For those business owners left behind, like Adrian Turjanski, the speed at which this new trend is picking up is alarming. The director of DNA-testing company Bitgenia, Turjanski says he simply isn’t in a position to offer paychecks in dollars. To try to retain staff, he’s increased skills training for junior employees. But he’s quickly detected a problem with this plan: Once the workers have strengthened their resumes, they often leave for jobs that pay in dollars.

“We’re doing big companies a favor,” Turjanski said, “and that’s lethal.”

Argentines’ obsession with the dollar began decades ago, the result of a never-ending series of crises, devaluations and inflation spirals. Once, in the 1990s, the government even tried a scheme similar to dollarization in which it pegged one dollar to one peso until the system collapsed in 2001.

Argentines have long kept money in savings accounts in greenbacks, and the country routinely ranks among the biggest importers of dollar bills.
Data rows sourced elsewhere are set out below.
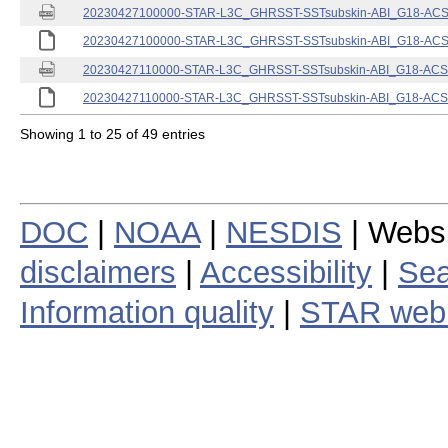
20230427100000-STAR-L3C_GHRSST-SSTsubskin-ABI_G18-ACSPO
20230427100000-STAR-L3C_GHRSST-SSTsubskin-ABI_G18-ACSPO
20230427110000-STAR-L3C_GHRSST-SSTsubskin-ABI_G18-ACSPO
20230427110000-STAR-L3C_GHRSST-SSTsubskin-ABI_G18-ACSPO
Showing 1 to 25 of 49 entries
DOC
|
NOAA
|
NESDIS
| Webs
disclaimers
|
Accessibility
|
Sea
Information quality
|
STAR web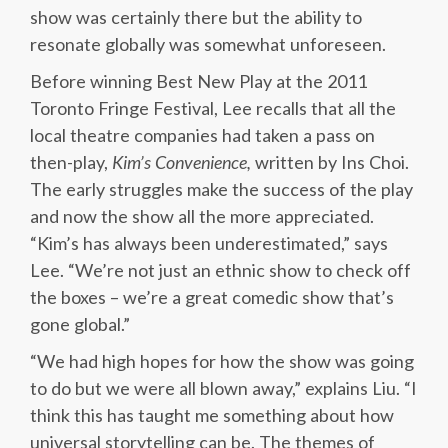
show was certainly there but the ability to
resonate globally was somewhat unforeseen.
Before winning Best New Play at the 2011
Toronto Fringe Festival, Lee recalls that all the
local theatre companies had taken a pass on
then-play,
Kim’s Convenience,
written by Ins Choi.
The early struggles make the success of the play
and now the show all the more appreciated.
“Kim’s has always been underestimated,” says
Lee. “We’re not just an ethnic show to check off
the boxes – we’re a great comedic show that’s
gone global.”
“We had high hopes for how the show was going
to do but we were all blown away,” explains Liu. “I
think this has taught me something about how
universal storytelling can be. The themes of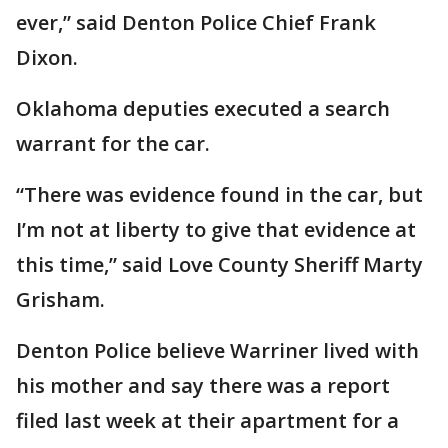
ever,” said Denton Police Chief Frank
Dixon.
Oklahoma deputies executed a search
warrant for the car.
“There was evidence found in the car, but
I’m not at liberty to give that evidence at
this time,” said Love County Sheriff Marty
Grisham.
Denton Police believe Warriner lived with
his mother and say there was a report
filed last week at their apartment for a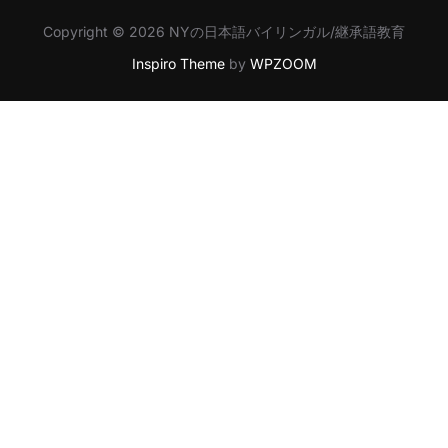
Copyright © 2026 NYの日本語バイリンガル/継承語教育
Inspiro Theme
by
WPZOOM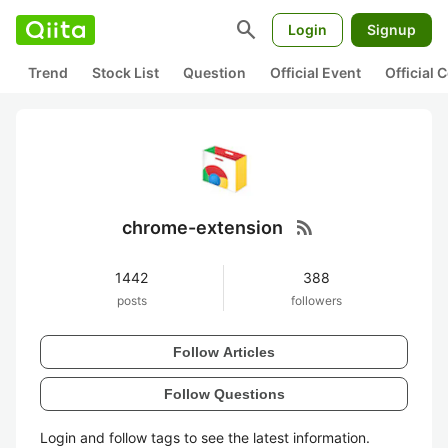
search
Login
Signup
Trend
Stock List
Question
Official Event
Official
rss_feed
chrome-extension
1442
388
posts
followers
Follow Articles
Follow Questions
Login and follow tags to see the latest information.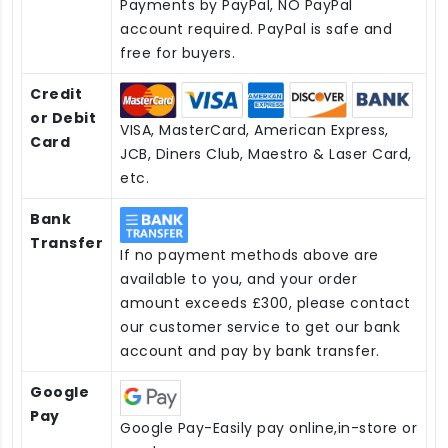
Payments by PayPal, NO PayPal
account required. PayPal is safe and
free for buyers.
Credit
or Debit
VISA, MasterCard, American Express,
Card
JCB, Diners Club, Maestro & Laser Card,
etc.
Bank
Transfer
If no payment methods above are
available to you, and your order
amount exceeds £300, please contact
our customer service to get our bank
account and pay by bank transfer.
Google
Pay
Google Pay-Easily pay online,in-store or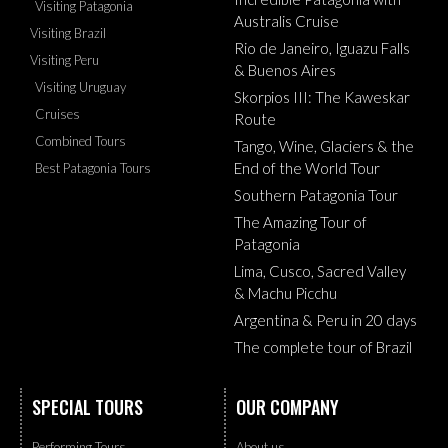
Visiting Patagonia
Australis Cruise
Visiting Brazil
Rio de Janeiro, Iguazu Falls
Visiting Peru
& Buenos Aires
Visiting Uruguay
Skorpios III: The Kaweskar
Cruises
Route
Combined Tours
Tango, Wine, Glaciers & the
End of the World Tour
Best Patagonia Tours
Southern Patagonia Tour
The Amazing Tour of
Patagonia
Lima, Cusco, Sacred Valley
& Machu Picchu
Argentina & Peru in 20 days
The complete tour of Brazil
SPECIAL TOURS
OUR COMPANY
Performing Tours
About us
Big-ticket purchases like homes and used cars are almost entirely done in US currency, too.

But what’s changing now is the amount of transactions and industries that are flipping from pesos to dollars.
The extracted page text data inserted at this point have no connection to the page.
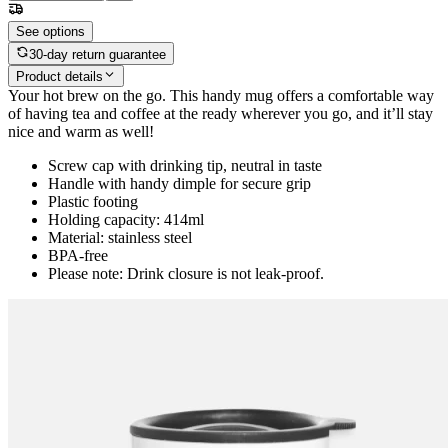
See options
30-day return guarantee
Product details
Your hot brew on the go. This handy mug offers a comfortable way
of having tea and coffee at the ready wherever you go, and it’ll stay
nice and warm as well!
Screw cap with drinking tip, neutral in taste
Handle with handy dimple for secure grip
Plastic footing
Holding capacity: 414ml
Material: stainless steel
BPA-free
Please note: Drink closure is not leak-proof.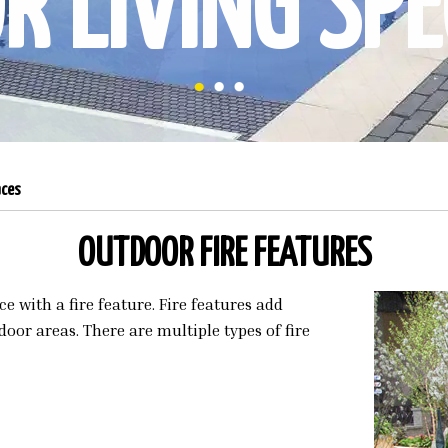
 LIVING SPE
aces
OUTDOOR FIRE FEATURES
 with a fire feature. Fire features add
oor areas. There are multiple types of fire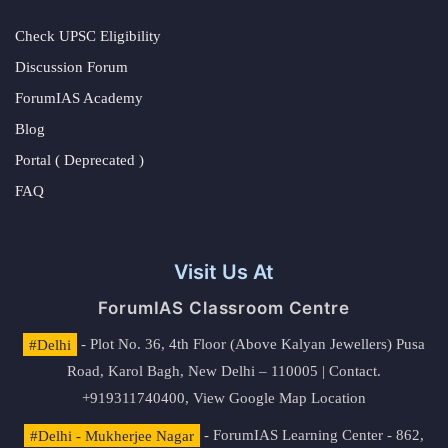
Check UPSC Eligibility
Discussion Forum
ForumIAS Academy
Blog
Portal ( Deprecated )
FAQ
Visit Us At
ForumIAS Classroom Centre
#Delhi
- Plot No. 36, 4th Floor (Above Kalyan Jewellers) Pusa
Road, Karol Bagh, New Delhi – 110005 | Contact.
+919311740400,
View Google Map Location
#Delhi - Mukherjee Nagar
- ForumIAS Learning Center - 862,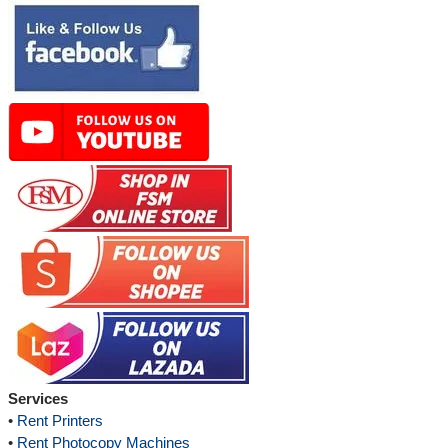
Services
•
Rent Printers
•
Rent Photocopy Machines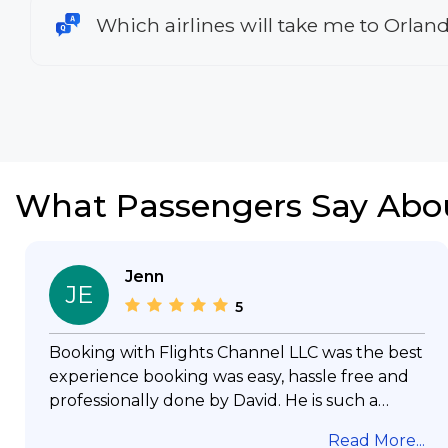
Which airlines will take me to Orlan
What Passengers Say Abo
Jenn
JE
5
Booking with Flights Channel LLC was the best
experience booking was easy, hassle free and
professionally done by David. He is such a
gentleman with lots of patience to answer all
Read More...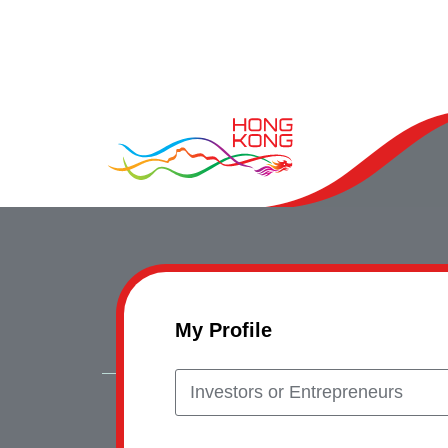
My Profile
Investors or Entrepreneurs
Copyrig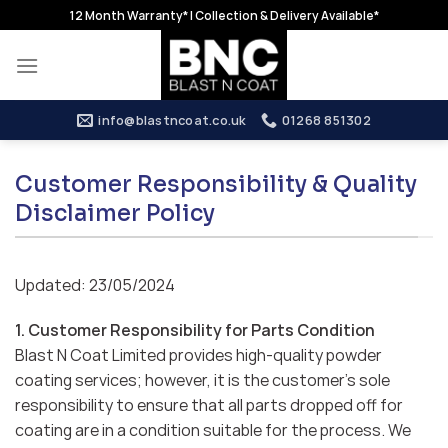
Skip
12 Month Warranty* | Collection & Delivery Available*
to
content
info@blastncoat.co.uk
01268 851302
Customer Responsibility & Quality
Disclaimer Policy
Updated: 23/05/2024
1. Customer Responsibility for Parts Condition
Blast N Coat Limited provides high-quality powder
coating services; however, it is the customer’s sole
responsibility to ensure that all parts dropped off for
coating are in a condition suitable for the process. We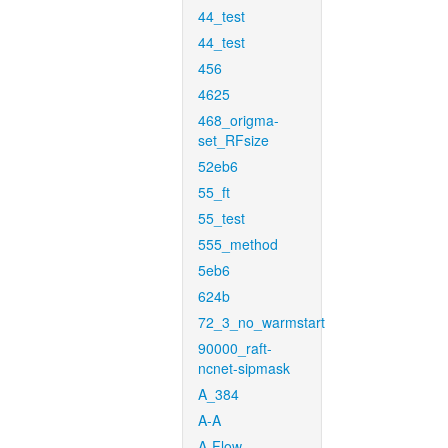
44_test
44_test
456
4625
468_origma-
set_RFsize
52eb6
55_ft
55_test
555_method
5eb6
624b
72_3_no_warmstart
90000_raft-
ncnet-sipmask
A_384
A-A
A-Flow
In Buenos Aires, for instance, more than 60% of rental apartment listings are now priced in dollars, according to ZonaProp, a real estate website. Two years ago, that number was 20%. And the other day, the staff at Roux, a bistro in the city’s upscale Recoleta neighborhood serving raw oysters, caviar and Argentine beef, changed some of the menu prices into dollars, something rarely, if ever, seen before.

Read More: Out of Options and Money, Argentina Finally Presses Panic Button

While increasingly common to now get paid in dollars — at least among those in wealthier circles — Argentines are still nervous talking openly about it for fear of retribution from tax authorities. None interviewed by Bloomberg News would speak on the record for this story. 

Except, of course, Milei and his advisers. They can’t stop talking about it. 

“Argentina is already dollarized — de facto dollarized,” Emilio Ocampo, an economist working with Milei, told Bloomberg in a June interview. It’s the way that people have come to protect themselves from the “tax” of inflation, he said. If Milei’s dollarization plan becomes codified into law, it will be because the country “basically has no other option.”